Was wondering if anyone could recommend a good Monsoon roaster, Thanks.


----------



## brun (Dec 26, 2011)

Probably helpful to know who you have tried so people don't suggest em, and so they have a better idea of what your looking for, or not


----------



## ETX (Feb 27, 2012)

Cannot recall the name of the other one I purchased from however the London one I was referring to was Whittards of Chelsea.


----------



## Outlaw333 (Dec 13, 2011)

Coffee Compass have a nice one. here http://www.coffeecompass.co.uk/shop/roasted-origin-coffee/india/indian-monsoon-malabar-500g.html


----------



## lookseehear (Jul 16, 2010)

Whittards is more for tea in my opinion, they don't offer fresh roasted coffee. I'd try coffeebeanshop, they have a good reputation and roast all their coffee to order so its always fresh.

Sent from my ICS Touchpad with Tapatalk


----------



## ETX (Feb 27, 2012)

Thanks for the info, shall give both of them a try after I get rid of this latest batch.


----------



## mike 100 (Jul 15, 2010)

Drinking Coffeebeanshopltd Monson Malabar right now, highly reccommended, very good flavour, terrific crema, you won't regret buying this one!


----------



## fluffykiwi (Dec 19, 2011)

I've just bought some from James Gourmet coffee. First ever attempt at monsooned malabar, so nothing similar to compare them to, but easy to dial in the grinder and taste ok (I'm never usually confident any problems are not my useless technique, this said very drinkable espresso with no angst).

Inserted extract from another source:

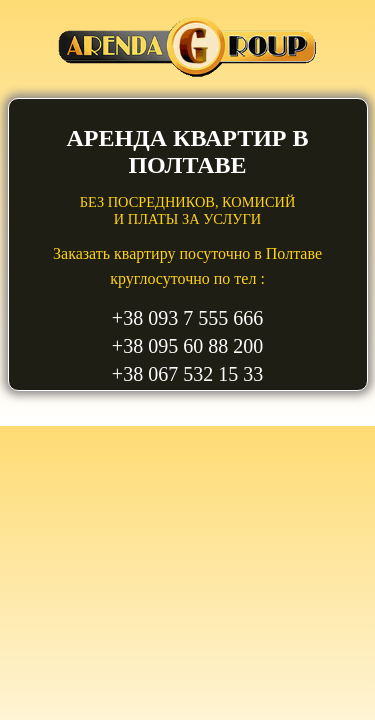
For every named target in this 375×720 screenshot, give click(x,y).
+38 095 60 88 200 (187, 346)
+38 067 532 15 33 (187, 374)
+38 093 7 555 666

Relatively quick delivery and good communication too.


----------



## ETX (Feb 27, 2012)

I have tried the James Gourmet monsooned and it was much better than the Whittards however not a patch with Hasbean's.

May be I have got used to the way Steve roasts his.

Am about to order some from coffeebeanshopltd , shall let you know how I get on.


----------



## ETX (Feb 27, 2012)

Quick update, have received a batch of Monsooned from coffeebeanshopltd and it is going down very well.

It is as good as the best Monsooned I have tried so I am very pleased.

Really missed this cup for these last 2 months, thanks for your help guys.


----------



## mike 100 (Jul 15, 2010)

Try the Yirgacheffe from them if you can, always roasted just right to me very nice indeed!


----------



## ETX (Feb 27, 2012)

Shall do next time Mike, thanks.


----------